▶ Required work
Retrieve every line of the data holding the word "аралаш".

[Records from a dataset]
**********

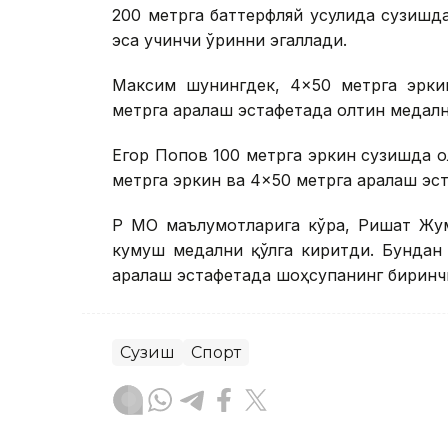
200 метрга баттерфляй усулида сузишд
эса учинчи ўринни эгаллади.
Максим шунингдек, 4×50 метрга эрки
метрга аралаш эстафетада олтин медалн
Егор Попов 100 метрга эркин сузишда о
метрга эркин ва 4×50 метрга аралаш эс
ҚР МОҚ маълумотларига кўра, Ришат Жу
кумуш медални қўлга киритди. Бундан
аралаш эстафетада шоҳсупанинг биринчи
Сузиш
Спорт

**********

▶ Solution to this exercise
метрга аралаш эстафетада олтин медалн
метрга эркин ва 4×50 метрга аралаш эс
аралаш эстафетада шоҳсупанинг биринчи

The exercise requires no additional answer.